Exploiting: I Can Hack You, Part 3

Exploiting fits into two stages:

  • Finding the security hole (called scanning for exploits)
  • Using the security hole (called exploiting)

Scanning is easy. Pick a paysite and run through a list of URLs which might be interesting. You can download your own scanning program for free. You can do the same with other peoples’ URL lists. You’re supposed to then shorten your list to include only URLs that you personally know how to exploit. If you’ve noticed a bunch of weird off-the-wall URLs in your server logs from time to time, you’ve seen people scanning your site for exploits. You can safely ignore the scanning – unless they find something.

What they found, with the information necessary for its use, is called an exploit. Exploiters post lists of working exploits on the hackers’ boards, the same as crackers post lists of working passes, as a means of sharing information. At the same time as the sharks are using the passes, the other crackers are adding those passes to their John the Ripper word list.

Several billing company scripts require a secret keyword – and nothing else. If you have that keyword, you can add members or display the entire password file. If that script name is whatever.cgi (it isn’t!), exploiters know to check a paysite for /whatever.cgi, /cgi-bin/whatever.cgi, and so on.

Some exploiters check the join page to see if that billing company is being used or not. Some don’t bother, since checking the usual places takes a second or less, whereas actually “eyeballing” the join page takes longer.

Let’s suppose you have (1) found that whatever.cgi is there. You then found (2) the secret keyword, and (3) verified that the script is indeed exploitable (i.e., usable for your purposes).

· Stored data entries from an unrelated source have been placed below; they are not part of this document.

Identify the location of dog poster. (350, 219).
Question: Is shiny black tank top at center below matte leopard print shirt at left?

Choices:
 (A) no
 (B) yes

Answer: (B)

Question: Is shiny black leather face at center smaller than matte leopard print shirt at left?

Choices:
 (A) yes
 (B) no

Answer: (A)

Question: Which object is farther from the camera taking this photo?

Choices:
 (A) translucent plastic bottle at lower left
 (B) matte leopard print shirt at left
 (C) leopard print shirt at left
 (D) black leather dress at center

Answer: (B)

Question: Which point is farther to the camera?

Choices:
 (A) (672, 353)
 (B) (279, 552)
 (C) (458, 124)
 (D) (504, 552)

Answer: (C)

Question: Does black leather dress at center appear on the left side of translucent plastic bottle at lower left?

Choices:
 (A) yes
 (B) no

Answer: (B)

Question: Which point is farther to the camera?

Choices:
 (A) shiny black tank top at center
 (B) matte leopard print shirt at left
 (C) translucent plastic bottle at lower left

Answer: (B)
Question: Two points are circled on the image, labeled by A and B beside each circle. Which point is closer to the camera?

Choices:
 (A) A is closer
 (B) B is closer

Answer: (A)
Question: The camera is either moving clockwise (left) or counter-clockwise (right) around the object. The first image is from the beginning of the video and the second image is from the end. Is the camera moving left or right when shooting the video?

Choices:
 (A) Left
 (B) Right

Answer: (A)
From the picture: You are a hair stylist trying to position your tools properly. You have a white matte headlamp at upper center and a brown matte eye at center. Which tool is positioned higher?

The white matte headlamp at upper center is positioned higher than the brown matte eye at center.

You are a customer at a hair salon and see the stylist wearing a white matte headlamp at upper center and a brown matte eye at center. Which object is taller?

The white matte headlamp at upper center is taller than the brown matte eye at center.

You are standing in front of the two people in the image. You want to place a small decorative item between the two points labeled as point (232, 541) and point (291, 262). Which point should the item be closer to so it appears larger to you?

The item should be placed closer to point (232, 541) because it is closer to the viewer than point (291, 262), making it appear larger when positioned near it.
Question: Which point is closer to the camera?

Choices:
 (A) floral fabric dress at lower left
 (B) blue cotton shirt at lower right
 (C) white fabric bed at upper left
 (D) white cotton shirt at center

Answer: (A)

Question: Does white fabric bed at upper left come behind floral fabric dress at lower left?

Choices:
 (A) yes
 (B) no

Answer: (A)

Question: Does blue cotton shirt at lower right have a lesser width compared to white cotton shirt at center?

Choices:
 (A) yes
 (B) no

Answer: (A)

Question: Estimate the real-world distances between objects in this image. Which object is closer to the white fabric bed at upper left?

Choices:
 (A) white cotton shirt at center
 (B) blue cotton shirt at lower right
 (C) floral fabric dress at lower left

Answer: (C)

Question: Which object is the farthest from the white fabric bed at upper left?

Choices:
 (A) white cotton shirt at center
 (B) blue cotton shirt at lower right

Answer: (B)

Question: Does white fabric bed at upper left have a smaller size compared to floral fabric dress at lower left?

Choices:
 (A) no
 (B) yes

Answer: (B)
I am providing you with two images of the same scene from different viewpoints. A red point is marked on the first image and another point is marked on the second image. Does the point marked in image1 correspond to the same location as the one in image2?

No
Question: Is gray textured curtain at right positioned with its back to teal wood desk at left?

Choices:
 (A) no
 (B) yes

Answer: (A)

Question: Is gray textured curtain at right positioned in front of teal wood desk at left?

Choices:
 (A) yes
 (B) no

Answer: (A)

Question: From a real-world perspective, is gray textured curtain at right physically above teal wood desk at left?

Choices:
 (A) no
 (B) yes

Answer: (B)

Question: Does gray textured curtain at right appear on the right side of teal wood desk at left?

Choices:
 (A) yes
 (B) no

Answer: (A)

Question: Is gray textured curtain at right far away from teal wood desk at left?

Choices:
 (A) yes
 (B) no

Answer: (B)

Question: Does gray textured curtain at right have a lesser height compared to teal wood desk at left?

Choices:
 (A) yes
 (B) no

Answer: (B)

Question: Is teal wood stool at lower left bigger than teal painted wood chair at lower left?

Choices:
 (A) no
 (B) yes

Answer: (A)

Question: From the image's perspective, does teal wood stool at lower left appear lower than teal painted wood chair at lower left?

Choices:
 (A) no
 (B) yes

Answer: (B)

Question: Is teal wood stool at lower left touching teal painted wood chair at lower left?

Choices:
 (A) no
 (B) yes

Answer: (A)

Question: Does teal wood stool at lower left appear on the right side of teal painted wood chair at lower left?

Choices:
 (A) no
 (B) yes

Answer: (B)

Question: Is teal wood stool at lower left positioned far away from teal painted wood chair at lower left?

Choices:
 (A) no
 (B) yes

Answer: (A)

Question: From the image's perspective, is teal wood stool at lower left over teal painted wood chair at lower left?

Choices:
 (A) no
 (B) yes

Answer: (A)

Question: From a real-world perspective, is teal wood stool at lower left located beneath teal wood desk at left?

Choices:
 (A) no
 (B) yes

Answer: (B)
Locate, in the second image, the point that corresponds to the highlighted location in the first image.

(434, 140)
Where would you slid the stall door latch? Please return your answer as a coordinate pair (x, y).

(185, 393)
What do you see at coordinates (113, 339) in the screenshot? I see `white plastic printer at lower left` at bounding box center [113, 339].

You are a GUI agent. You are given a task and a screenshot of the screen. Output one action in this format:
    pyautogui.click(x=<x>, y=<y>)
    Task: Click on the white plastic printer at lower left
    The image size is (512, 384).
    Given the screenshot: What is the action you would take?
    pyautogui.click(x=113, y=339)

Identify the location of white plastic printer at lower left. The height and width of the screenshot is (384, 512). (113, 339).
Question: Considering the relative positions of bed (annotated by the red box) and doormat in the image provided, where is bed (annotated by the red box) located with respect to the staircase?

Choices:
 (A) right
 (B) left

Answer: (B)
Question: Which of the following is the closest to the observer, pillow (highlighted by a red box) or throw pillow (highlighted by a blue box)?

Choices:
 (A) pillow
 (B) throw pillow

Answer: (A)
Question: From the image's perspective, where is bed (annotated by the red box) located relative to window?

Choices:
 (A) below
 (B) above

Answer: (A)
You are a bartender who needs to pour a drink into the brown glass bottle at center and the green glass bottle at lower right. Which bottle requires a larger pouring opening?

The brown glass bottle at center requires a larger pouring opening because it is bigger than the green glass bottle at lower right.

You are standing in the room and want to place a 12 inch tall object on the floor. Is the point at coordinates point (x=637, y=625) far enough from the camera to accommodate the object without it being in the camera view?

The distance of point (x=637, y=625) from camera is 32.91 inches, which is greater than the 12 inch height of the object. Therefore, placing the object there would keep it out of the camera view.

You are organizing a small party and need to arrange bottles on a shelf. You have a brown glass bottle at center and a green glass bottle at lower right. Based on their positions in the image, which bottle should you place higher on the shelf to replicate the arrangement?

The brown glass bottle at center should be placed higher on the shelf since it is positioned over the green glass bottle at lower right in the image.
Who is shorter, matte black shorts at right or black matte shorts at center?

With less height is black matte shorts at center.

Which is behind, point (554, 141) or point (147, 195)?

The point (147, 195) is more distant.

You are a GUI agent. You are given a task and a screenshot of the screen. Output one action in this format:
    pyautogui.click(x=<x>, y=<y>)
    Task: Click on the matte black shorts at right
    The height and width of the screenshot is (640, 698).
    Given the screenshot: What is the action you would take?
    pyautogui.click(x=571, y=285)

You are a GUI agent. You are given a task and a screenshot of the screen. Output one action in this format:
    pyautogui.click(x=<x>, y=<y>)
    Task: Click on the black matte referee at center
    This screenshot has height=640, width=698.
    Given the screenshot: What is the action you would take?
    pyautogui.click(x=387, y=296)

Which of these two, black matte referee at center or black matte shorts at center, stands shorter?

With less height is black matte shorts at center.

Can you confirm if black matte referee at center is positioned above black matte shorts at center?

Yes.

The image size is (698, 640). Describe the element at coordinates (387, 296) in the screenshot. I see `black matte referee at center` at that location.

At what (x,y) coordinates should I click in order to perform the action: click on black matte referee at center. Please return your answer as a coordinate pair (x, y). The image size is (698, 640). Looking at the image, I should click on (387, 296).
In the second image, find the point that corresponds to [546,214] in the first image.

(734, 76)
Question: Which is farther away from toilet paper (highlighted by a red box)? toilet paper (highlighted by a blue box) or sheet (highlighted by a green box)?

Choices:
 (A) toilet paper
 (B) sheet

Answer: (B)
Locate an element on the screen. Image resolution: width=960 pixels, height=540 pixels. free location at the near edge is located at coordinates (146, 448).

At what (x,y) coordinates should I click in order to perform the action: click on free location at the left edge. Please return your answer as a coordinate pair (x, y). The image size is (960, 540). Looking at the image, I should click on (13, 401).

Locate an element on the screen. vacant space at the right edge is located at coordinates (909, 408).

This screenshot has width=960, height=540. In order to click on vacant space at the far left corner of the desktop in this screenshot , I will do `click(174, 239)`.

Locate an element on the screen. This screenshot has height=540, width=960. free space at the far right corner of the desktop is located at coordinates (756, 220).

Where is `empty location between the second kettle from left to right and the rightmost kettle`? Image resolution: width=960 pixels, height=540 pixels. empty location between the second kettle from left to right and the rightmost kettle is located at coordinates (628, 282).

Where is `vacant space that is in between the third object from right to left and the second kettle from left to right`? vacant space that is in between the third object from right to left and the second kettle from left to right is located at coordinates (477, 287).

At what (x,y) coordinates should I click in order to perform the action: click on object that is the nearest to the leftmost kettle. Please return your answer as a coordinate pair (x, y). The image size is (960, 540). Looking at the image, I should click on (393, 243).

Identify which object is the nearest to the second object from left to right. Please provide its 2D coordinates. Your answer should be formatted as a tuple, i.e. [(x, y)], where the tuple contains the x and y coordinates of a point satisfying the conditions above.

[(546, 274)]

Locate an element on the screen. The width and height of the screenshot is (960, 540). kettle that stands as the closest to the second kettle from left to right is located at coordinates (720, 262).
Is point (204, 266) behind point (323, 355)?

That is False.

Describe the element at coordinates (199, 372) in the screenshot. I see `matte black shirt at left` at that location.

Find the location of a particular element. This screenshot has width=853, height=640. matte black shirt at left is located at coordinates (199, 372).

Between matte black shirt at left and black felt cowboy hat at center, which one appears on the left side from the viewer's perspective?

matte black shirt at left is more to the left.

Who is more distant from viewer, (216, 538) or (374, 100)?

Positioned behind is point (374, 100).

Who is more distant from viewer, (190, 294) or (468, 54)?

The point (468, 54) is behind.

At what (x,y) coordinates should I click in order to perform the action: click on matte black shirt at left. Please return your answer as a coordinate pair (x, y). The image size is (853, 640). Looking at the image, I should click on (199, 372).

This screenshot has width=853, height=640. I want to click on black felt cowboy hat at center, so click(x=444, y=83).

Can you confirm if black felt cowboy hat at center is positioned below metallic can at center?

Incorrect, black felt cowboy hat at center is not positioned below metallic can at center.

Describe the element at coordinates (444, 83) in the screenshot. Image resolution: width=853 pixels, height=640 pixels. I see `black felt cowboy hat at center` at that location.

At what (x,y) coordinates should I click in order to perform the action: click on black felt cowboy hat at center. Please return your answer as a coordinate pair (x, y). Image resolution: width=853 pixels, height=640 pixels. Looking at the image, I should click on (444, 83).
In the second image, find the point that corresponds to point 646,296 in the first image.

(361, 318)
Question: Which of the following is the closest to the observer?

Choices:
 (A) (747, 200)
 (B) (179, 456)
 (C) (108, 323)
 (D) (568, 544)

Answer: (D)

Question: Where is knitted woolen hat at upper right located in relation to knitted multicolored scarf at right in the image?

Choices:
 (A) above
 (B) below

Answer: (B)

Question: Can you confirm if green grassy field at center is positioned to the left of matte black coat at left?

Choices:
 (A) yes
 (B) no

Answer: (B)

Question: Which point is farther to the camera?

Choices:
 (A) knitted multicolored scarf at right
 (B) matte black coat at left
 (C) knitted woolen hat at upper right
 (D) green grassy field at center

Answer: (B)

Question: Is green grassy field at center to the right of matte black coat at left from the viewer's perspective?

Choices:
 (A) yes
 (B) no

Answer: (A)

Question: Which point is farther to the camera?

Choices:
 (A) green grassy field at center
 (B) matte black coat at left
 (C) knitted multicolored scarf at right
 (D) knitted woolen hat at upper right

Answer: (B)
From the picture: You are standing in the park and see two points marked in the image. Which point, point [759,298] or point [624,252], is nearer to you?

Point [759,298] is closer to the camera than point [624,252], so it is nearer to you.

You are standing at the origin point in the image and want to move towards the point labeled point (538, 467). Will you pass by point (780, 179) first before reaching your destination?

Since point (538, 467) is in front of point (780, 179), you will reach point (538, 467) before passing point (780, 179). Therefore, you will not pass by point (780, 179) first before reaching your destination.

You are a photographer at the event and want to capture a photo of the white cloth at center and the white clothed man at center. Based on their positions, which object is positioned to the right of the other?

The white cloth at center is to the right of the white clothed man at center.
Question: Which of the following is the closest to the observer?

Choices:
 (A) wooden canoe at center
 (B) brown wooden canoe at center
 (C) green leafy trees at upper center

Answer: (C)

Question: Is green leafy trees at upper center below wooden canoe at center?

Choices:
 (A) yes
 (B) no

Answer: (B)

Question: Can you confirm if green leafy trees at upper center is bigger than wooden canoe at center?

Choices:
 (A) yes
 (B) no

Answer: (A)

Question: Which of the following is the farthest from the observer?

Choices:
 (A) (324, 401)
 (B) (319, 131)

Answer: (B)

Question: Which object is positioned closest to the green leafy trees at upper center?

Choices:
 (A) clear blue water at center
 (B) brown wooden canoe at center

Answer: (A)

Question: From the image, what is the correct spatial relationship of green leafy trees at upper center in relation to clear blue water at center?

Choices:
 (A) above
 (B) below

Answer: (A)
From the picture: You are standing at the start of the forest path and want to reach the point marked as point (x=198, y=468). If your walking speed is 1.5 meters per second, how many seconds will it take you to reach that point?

You then (4) harvested your own copy of the password file.

What’s next? You have several options. (Remember, my purpose here is to explain what hackers do, so you can better understand how to keep them from doing it.) You can:

  • Keep the information to yourself. You can crack the password file and post the results for the sharks to enjoy. You may choose to limit your posting to the “special” area. Or, if you have enough cracked, you might split your results between the “special” and regular areas.
  • Keep the exploit to yourself, but post the contents of the password file for others to crack and use. You’re a hero for having found it, and you’re not giving away your secrets by telling how you found it. You can use that trick to find other files on other servers without other exploiters stepping on your toes.
  • Post the exploit, not bothering to personally harvest the password file. You’re a hero for posting the exploit, and you don’t get any heat for getting caught. The other exploiters, in effect, become the sharks.

You might even pop in and enjoy the site. Most exploiters, though, seem to be too busy feeding the sharks.

Spoofs and Back Doors

Many sites use referrer-based validation. You get to visit the protected area if and only if you came from an authorized location. Since you needed a password to get to that authorized location, we assume everything is proper.

The most common referrer-based validation is with AVS sites, and with paysite plug-ins. The surfer enters his password on the AVS’s server, and then proceeds from the AVS server to the AVS site’s members area. Since we know the surfer came from the AVS server, we know he’s authorized.

Third-party paysite plug-ins such as live video feeds often work the same way. So long as the member came from an authorized members area, he’s allowed inside the video feed area.

There’s an exploitable weakness in this system. We don’t actually know where the surfer came from. It’s the surfer’s own browser which announces the referring URL. The server does not verify that information. All the hacker needs to do is supply the appropriate referring url, and he’s in. He’s spoofing his credentials.

Some paysites have “hidden” URLs. If you know where it is, you must be authorized! Once the back door is found, it will be posted, and suddenly your site becomes extremely popular. This technique works quite well for AVS sites which don’t have referrer-based (.htaccess) protection.